SkillNER
SkillNER copied to clipboard
ENH - Add support for custom skills
Fixes #46
Please see custom_skills_updates.md for a comprehensive walkthrough, questions, and future directions.
Feel free to search for "?" in the documentation to jump to actionable items/questions.
Thanks for the wait and looking forward to hearing your thoughts 😸
Thanks for your interest @yonglin-wang. I highly appreciate your suggestions.
Before, let me clarify some important things:
Suppose that we approved the EPL Skill database and merged it to the codebase. And later on, another contributor suggested another one, and we merged it, and so on and so forth... we will end up in the end with a very huge codebase (json, classes, and their docs) that is chaotic and difficult to maintain in the future.

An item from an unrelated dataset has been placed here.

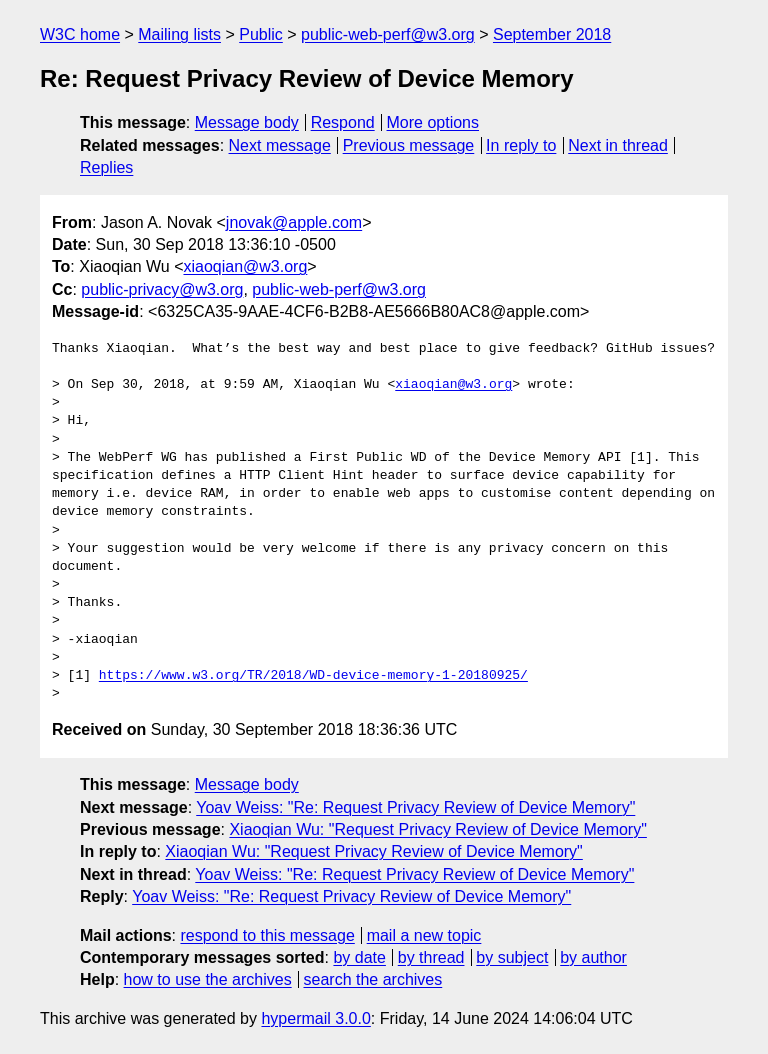 The image size is (768, 1054). I want to click on Public, so click(261, 34).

We better keep our codebase as small as possible.
Hence, EMSI skill database will be the only database supported by default in skillner
as it contains many skills that were gathered and approved by experts, and plus, we enriched some of them manually.
Using a custom skill database is something user-specific. So what I suggest, is to define a user-friendly pipeline that creates the skills bundles so that to use them with SkillExtractor
, which is, somehow, what you have suggested.
With that being said, instead of implementing classes, abstract classes, or abstract methods, ... (let's keep things as simple as possible), I suggest adopting a sequential point view
flowchart LR;
o(x) -->| list, path, url| A(Load data) --> B(create dict with id, name)
B --> C{other processing...}
C -->D(save bundles)
Let's us start first by implementing these pieces and then combine them to form a complete pipeline.
Note on work organization:
- make sure to push frequently so that we can follow with you. Indeed, I was a bit overwhelmed with 11 commits, 14 file changes, ... This will help us keep up with you and intervene whenever necessary
- Don't reinvent the wheel. For instance, we have already implemented a cleaner class, so you can use it instead of creating your own. This saves as from retesting things over and over again.
- Try to have a code as readable as possible, Indeed, I struggled a bit to get what you are trying to do. Also, make sure to follow a certain convention in docstrings, in our case we use the numpydoc, instead of putting sentences as functions' descriptions. It help us understand your class/function without having to read its implementation.